Saturday, October 18, 2008

Why McCain May Still Win

I hate to tell you this, but the American people, may not be ready for a black, well-spoken, intellectual, President. Admittedly, the economic crises we are facing is making some who would otherwise never even consider an Obama vote second-guess. But in the end, Americans in general are uneducated, and risk averse. My prediction, is that many people of a conservative nature, who out of desperation have leaned towards Obama during the last three weeks, will drift back towards McCain, simply because, that is what they know. Many Americans claim they want change, but when ultimately, they have to vote on it, they will chicken out.

If McCain wins, pundits will wonder how a candidate can win every debate, run a superior campaign, and ultimately lose. Ultimately, it will show more about the American people and their ideosyncracies than it will about any other factor. Let's face the facts, most Americans believe in a world that is less than 10,000 years old, still believe that Adam and Eve were the progenitors of all humans and have great reservations about science as a means of discovering truth relative to revelation as documented in scripture.

As a country, we are only as good as our citizens are. We cannot expect reasonable voting patterns, when reason is eschewed for myth and superstition in most aspects of American lives. How people think will determine how people vote. Appealing to reason in this country is like trying to look at a nebula with a microscope. For those of us liberals who look at polls and think, just maybe, reason may prevail, I still wonder, can it really. Maybe I'm a pessimist. Perhaps I've been conditioned by having been on the losing side so many times in this blindly conservative state.
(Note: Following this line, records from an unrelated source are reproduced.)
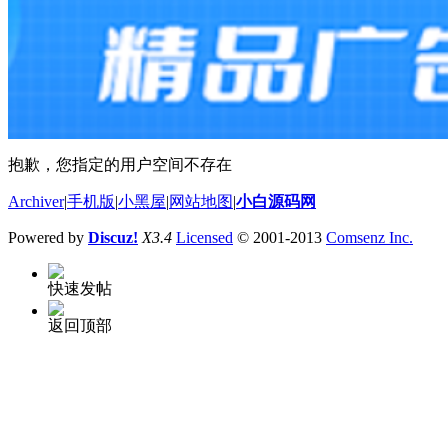
抱歉，您指定的用户空间不存在
Archiver
|
手机版
|
小黑屋
|
网站地图
|
小白源码网
Powered by
Discuz!
X3.4
Licensed
© 2001-2013
Comsenz Inc.
快速发帖
返回顶部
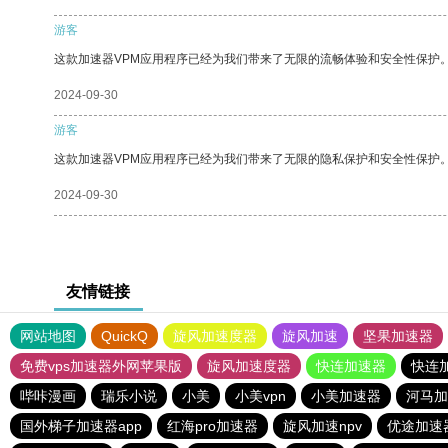
游客
这款加速器VPM应用程序已经为我们带来了无限的流畅体验和安全性保护
2024-09-30
游客
这款加速器VPM应用程序已经为我们带来了无限的隐私保护和安全性保护
2024-09-30
友情链接
网站地图
QuickQ
旋风加速度器
旋风加速
坚果加速器
免费vps加速器外网苹果版
旋风加速度器
快连加速器
快连
哔咔漫画
瑞乐小说
小美
小美vpn
小美加速器
河马加
国外梯子加速器app
红海pro加速器
旋风加速npv
优途加速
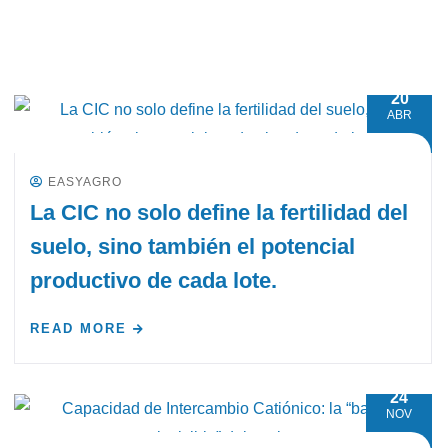
20
ABR
EASYAGRO
La CIC no solo define la fertilidad del
suelo, sino también el potencial
productivo de cada lote.
READ MORE
24
NOV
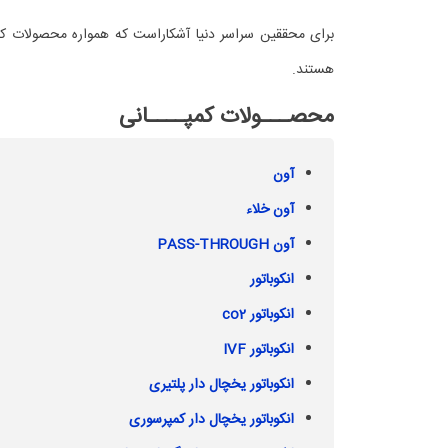
هستند.
محصـــولات کمپــــانی
آون
آون خلاء
آون PASS-THROUGH
انکوباتور
انکوباتور co2
انکوباتور IVF
انکوباتور یخچال دار پلتیری
انکوباتور یخچال دار کمپرسوری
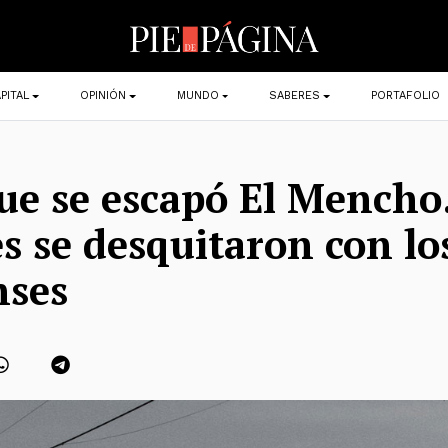
PITAL
OPINIÓN
MUNDO
SABERES
PORTAFOLIO
que se escapó El Mencho
es se desquitaron con lo
nses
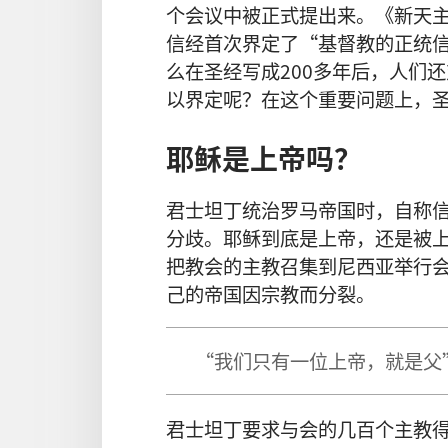
个会议中被正式提出来。《新天
信经首次界定了“基督教的正统
么在圣经写成200多年后，人们
以界定呢？在这个重要问题上，
耶稣是上帝吗？
君士坦丁统治罗马帝国时，自称
分歧。耶稣到底是上帝，还是被
把教会的主教召集到尼西亚举行
己的帝国因宗教而分裂。
“我们只有一位上帝，就是父
君士坦丁要求与会的几百个主教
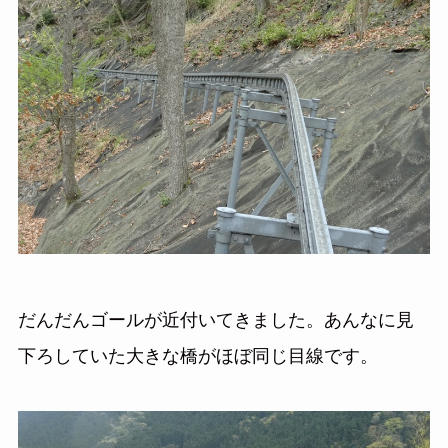
だんだんゴールが近付いてきました。あんなに見
下ろしていた大きな橋がほぼ同じ目線です。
But part of what I've learned, is that many Americans would rather suffer, than learn from their mistakes. If Obama wins, it will be closer than rational people will suspect, but I still think McCain, despite his erratic and angry demeanor, may still carry the day. And what it will say about America, is that they are no longer reliable as an ally, and formidable as a foe. For they have abandoned the real world, and are living in a mythical fairy land. And though their weapons are formidable, their dogma is but a shallow shell of contradictions and platitudes. The world still holds out hope that someon with the capacity to reason such as Obama may prevail in the world's only superpower. I also share that hope. But my confidence in the American voter, isn't all that great. Most Americans still believe Saddam Hussein had something to do with 9/11 and think Iraq had stockpiles of WMD. These people will vote in November. Obama's election as President would be an absolute miracle.


Allie said...

Oh come on! I've just started having a tiny bit of hope.


just-commenting said...

I am hopeful that those who cannot bring themselves to vote for a democrat or a non-white person when they do vote will be sufficiently offset by some of those who cannot bring themselves to state out loud when they are polled that they would vote that way, but then when they are in the privacy of the voting booth will do what they swore that they never would. That could get some votes for Obama that the pollsters have not counted.

Now that is a long sentence, but perhaps the moment of truth may to some degree cut both ways in having people vote differently than what they express out loud when polled.

I remain guardedly hopeful.

Jeremy said...

Obi Wan,

I agree with you that it will be closer than most pundits are calling it. I disagree with your contention that a win for McCain says anything worse about Americans than what a win for Obama would say. If you look at what both candidates have promised Americans, two insane grab bags of new government programs and foolishness, it is clear that a win for either major party candidate means Americans don't deserve the liberty, progress, and virtue our forbears have passed down to us.

America came out of this election looking pretty damn awful long before the primaries were even finished.